Nutrición intra-entreno: ¿mejora de verdad tu rendimiento?

Si llevas un tiempo entrenando en el gimnasio, seguro que has visto a alguien con un shaker enorme lleno de líquido de color sospechoso. Y quizá te lo has preguntado: ¿de verdad eso sirve para algo? La nutrición intra-entreno genera mucha confusión. Para algunos es imprescindible. Para otros, puro marketing caro.
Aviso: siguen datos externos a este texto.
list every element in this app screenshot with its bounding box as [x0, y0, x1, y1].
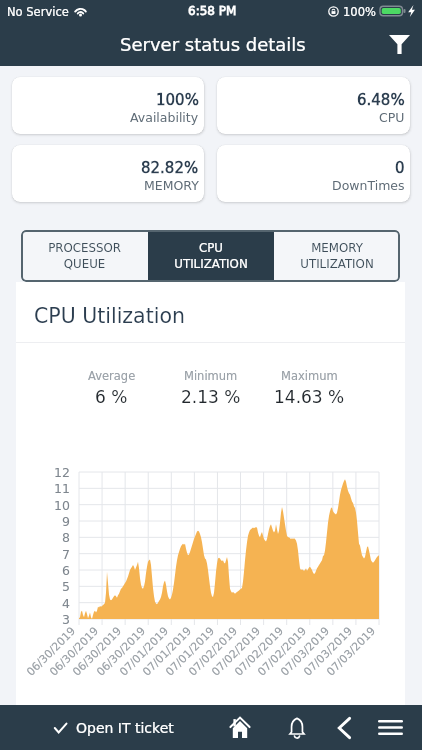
staticText: 6.48%	[357, 91, 405, 108]
staticText: 4	[62, 596, 70, 611]
staticText: 07/02/2019	[232, 624, 286, 678]
staticText: 82.82%	[141, 159, 199, 176]
button[interactable]: Home	[218, 705, 262, 750]
staticText: 2.13 %	[181, 387, 241, 407]
staticText: 07/01/2019	[140, 624, 194, 678]
button[interactable]: Menu	[368, 705, 412, 750]
button[interactable]: Filter	[382, 27, 416, 61]
staticText: Open IT ticket	[76, 720, 174, 736]
staticText: 11	[54, 481, 70, 496]
staticText: 06/30/2019	[24, 624, 78, 678]
button[interactable]: 82.82%	[12, 145, 204, 202]
button[interactable]: PROCESSOR QUEUE	[21, 230, 148, 282]
staticText: 100%	[343, 5, 376, 18]
button[interactable]: Open IT ticket	[42, 705, 185, 750]
staticText: 07/01/2019	[117, 624, 172, 678]
staticText: 07/03/2019	[324, 624, 378, 678]
button[interactable]: MEMORY UTILIZATION	[274, 230, 400, 282]
staticText: MEMORY	[144, 178, 199, 193]
button[interactable]: 6.48%	[217, 77, 410, 134]
staticText: 10	[54, 498, 70, 513]
staticText: MEMORY UTILIZATION	[300, 241, 374, 271]
staticText: CPU UTILIZATION	[174, 241, 248, 271]
staticText: 07/03/2019	[301, 624, 356, 678]
staticText: 8	[62, 530, 70, 545]
staticText: Maximum	[281, 369, 338, 382]
staticText: CPU	[379, 110, 405, 125]
staticText: 06/30/2019	[94, 624, 148, 678]
staticText: Average	[88, 369, 136, 382]
staticText: Availability	[130, 110, 199, 125]
button[interactable]: 0	[217, 145, 410, 202]
staticText: DownTimes	[332, 178, 405, 193]
staticText: 14.63 %	[274, 387, 345, 407]
staticText: No Service	[7, 5, 69, 18]
staticText: PROCESSOR QUEUE	[48, 241, 121, 271]
button[interactable]: Notifications	[275, 705, 319, 750]
staticText: 06/30/2019	[70, 624, 124, 678]
staticText: CPU Utilization	[34, 304, 185, 328]
button[interactable]: Back	[322, 705, 366, 750]
staticText: 0	[395, 159, 405, 176]
staticText: 5	[62, 579, 70, 594]
staticText: 07/02/2019	[186, 624, 240, 678]
button[interactable]: CPU UTILIZATION	[148, 230, 274, 282]
staticText: 7	[62, 547, 70, 562]
staticText: 6 %	[95, 387, 128, 407]
staticText: 6	[62, 563, 70, 578]
staticText: 100%	[156, 91, 199, 108]
staticText: 3	[62, 612, 70, 627]
staticText: 6:58 PM	[188, 4, 237, 18]
staticText: 07/03/2019	[278, 624, 332, 678]
staticText: 07/02/2019	[209, 624, 264, 678]
staticText: 06/30/2019	[47, 624, 102, 678]
staticText: 07/02/2019	[255, 624, 310, 678]
button[interactable]: 100%	[12, 77, 204, 134]
staticText: 12	[54, 465, 70, 480]
staticText: 07/01/2019	[163, 624, 218, 678]
staticText: 9	[62, 514, 70, 529]
staticText: Server status details	[120, 34, 306, 55]
staticText: Minimum	[184, 369, 238, 382]
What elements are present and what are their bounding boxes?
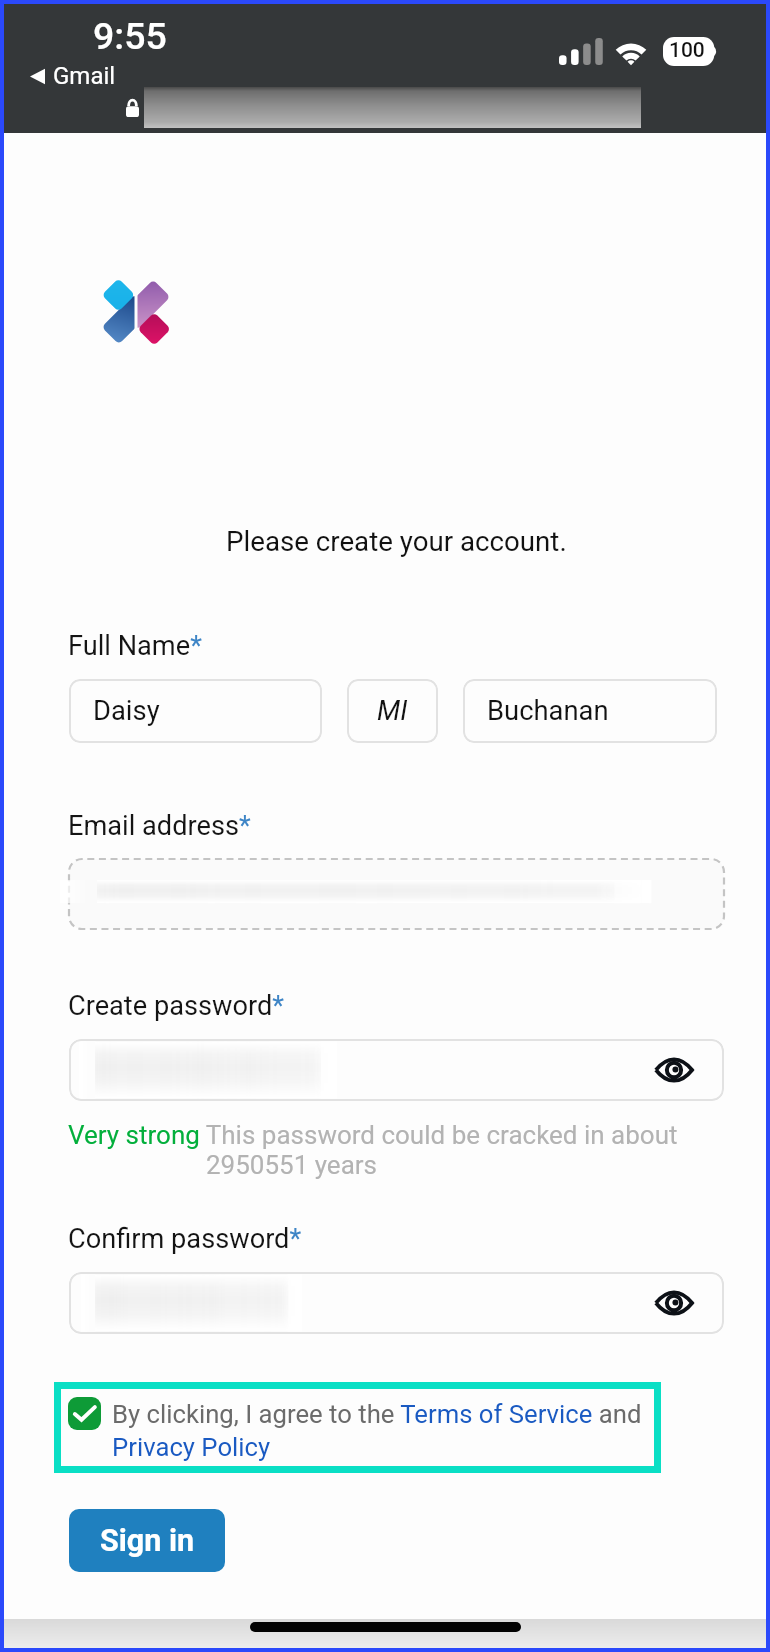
staticText: Confirm password* (68, 1223, 302, 1255)
staticText: By clicking, I agree to the Terms of Ser… (112, 1399, 659, 1462)
button[interactable]: Show password (651, 1280, 697, 1326)
staticText: Buchanan (487, 695, 609, 727)
button[interactable]: Back to Gmail (30, 62, 116, 90)
staticText: Daisy (93, 695, 160, 727)
staticText: Sign in (100, 1523, 195, 1559)
button[interactable]: Buchanan (463, 679, 717, 743)
button[interactable]: MI (347, 679, 438, 743)
staticText: 9:55 (93, 14, 167, 58)
button[interactable]: Email address (69, 859, 724, 929)
staticText: Full Name* (68, 630, 202, 662)
staticText: Please create your account. (226, 525, 567, 557)
button[interactable]: By clicking, I agree to the Terms of Ser… (54, 1382, 661, 1473)
staticText: MI (377, 695, 408, 727)
button[interactable]: Show password (69, 1039, 724, 1101)
button[interactable]: Daisy (69, 679, 322, 743)
button[interactable]: Show password (651, 1047, 697, 1093)
staticText: 2950551 years (206, 1150, 378, 1180)
button[interactable]: Show password (69, 1272, 724, 1334)
staticText: Very strong This password could be crack… (68, 1120, 678, 1150)
staticText: Email address* (68, 810, 251, 842)
button[interactable]: Sign in (69, 1509, 225, 1572)
staticText: Gmail (53, 62, 116, 90)
staticText: Create password* (68, 990, 284, 1022)
staticText: 100 (669, 38, 705, 63)
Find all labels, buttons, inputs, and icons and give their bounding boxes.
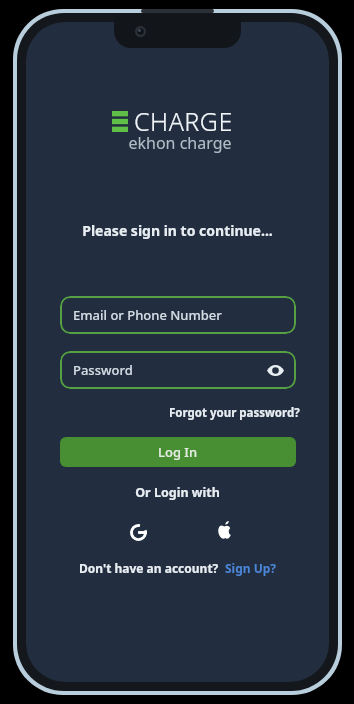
button[interactable]: Password (60, 351, 296, 389)
button[interactable]: Sign Up? (219, 560, 277, 576)
staticText: Please sign in to continue... (26, 221, 329, 240)
staticText: Log In (158, 443, 198, 461)
button[interactable]: Forgot your password? (166, 402, 303, 424)
button[interactable]: Log In (60, 437, 296, 467)
button[interactable]: Email or Phone Number (60, 296, 296, 334)
staticText: Sign Up? (225, 560, 277, 576)
staticText: Or Login with (26, 484, 329, 501)
staticText: ekhon charge (115, 132, 245, 154)
staticText: Password (73, 361, 133, 379)
staticText: CHARGE (134, 104, 233, 138)
button[interactable]: Show password (262, 357, 288, 383)
staticText: Don't have an account? (79, 560, 219, 576)
button[interactable]: Sign in with Apple (208, 514, 240, 546)
staticText: Email or Phone Number (73, 306, 222, 324)
staticText: Forgot your password? (169, 405, 300, 421)
button[interactable]: Sign in with Google (122, 516, 154, 548)
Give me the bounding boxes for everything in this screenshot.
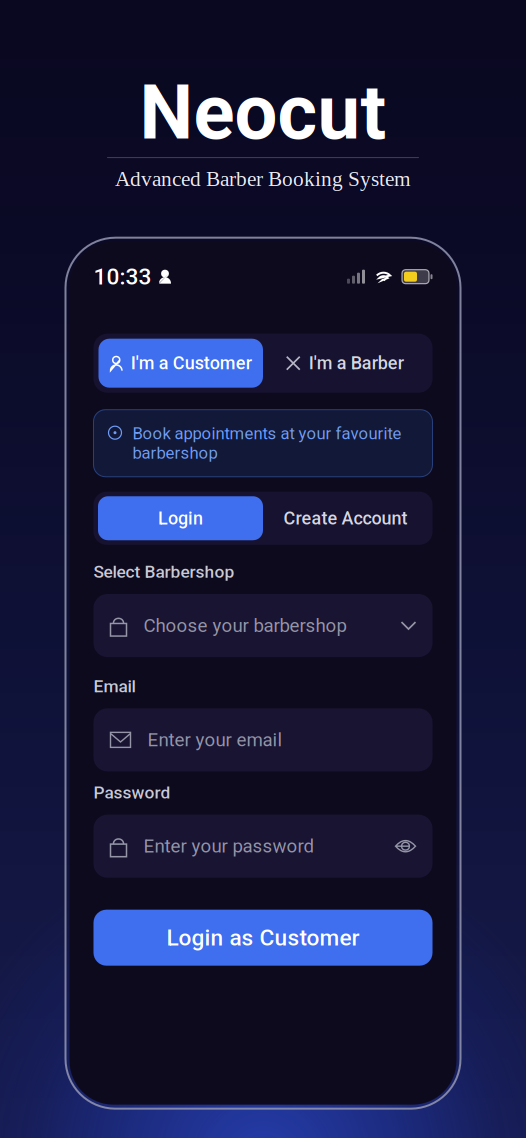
button[interactable]: Enter your password (94, 815, 432, 878)
button[interactable]: Choose your barbershop (94, 594, 432, 657)
staticText: Book appointments at your favourite barb… (132, 424, 402, 463)
staticText: Email (94, 676, 136, 696)
staticText: Create Account (284, 508, 408, 529)
staticText: Advanced Barber Booking System (115, 167, 411, 191)
button[interactable]: I'm a Barber (263, 339, 428, 388)
button[interactable]: Login (98, 496, 263, 540)
button[interactable]: Login as Customer (94, 910, 432, 966)
staticText: Login as Customer (166, 924, 360, 951)
button[interactable]: I'm a Customer (98, 339, 263, 388)
staticText: I'm a Customer (131, 353, 252, 374)
button[interactable]: Enter your email (94, 708, 432, 771)
staticText: Choose your barbershop (144, 615, 346, 636)
staticText: Select Barbershop (94, 562, 234, 582)
staticText: Password (94, 782, 170, 803)
staticText: I'm a Barber (309, 353, 404, 374)
staticText: Login (158, 508, 203, 529)
staticText: 10:33 (94, 263, 152, 290)
staticText: Neocut (140, 68, 386, 157)
staticText: Enter your password (144, 835, 314, 857)
button[interactable]: Create Account (263, 496, 428, 540)
staticText: Enter your email (148, 729, 282, 751)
Y claro, con tantas marcas, influencers y “protocolos secretos”, es normal no saber qué creer. Porque no, no todo el mundo necesita tomar algo durante el entrenamiento. Pero tampoco es humo absoluto.

La idea de este artículo es clara y sin rodeos: explicarte qué es la nutrición intra-entrenamiento, qué pasa en tu cuerpo mientras entrenas, cuándo puede mejorar el rendimiento de verdad… y cuándo no merece la pena gastar ni un euro más.

¿Qué es la nutrición intra-entrenamiento?

La nutrición intra-entreno es, básicamente, consumir líquidos o nutrientes durante la sesión de entrenamiento. No antes. No después. Mientras estás entrenando.

Normalmente hablamos de bebidas que incluyen carbohidratos rápidos, aminoácidos, electrolitos y, a veces, estimulantes como la cafeína. Todo pensado para sostener el rendimiento cuando la sesión se pone dura. Muy dura.

Ahora bien. Esto solo tiene sentido si entiendes el contexto completo. Porque no es lo mismo entrenar en ayunas, que entrenar bien comido, que meter algo durante el entreno.

Entrenar en ayunas vs. entrenar alimentado

Entrenar en ayunas significa que llegas al gimnasio sin haber comido nada en varias horas. En ese caso, tus reservas de glucógeno están más bajas y la energía disponible es limitada. ¿Se puede entrenar así? Sí. ¿Rinde igual? Normalmente no.

Entrenar alimentado, en cambio, implica haber hecho una buena comida previa, con carbohidratos, proteínas y algo de grasa. Aquí ya partes con ventaja: más energía, mejor concentración y menos fatiga temprana.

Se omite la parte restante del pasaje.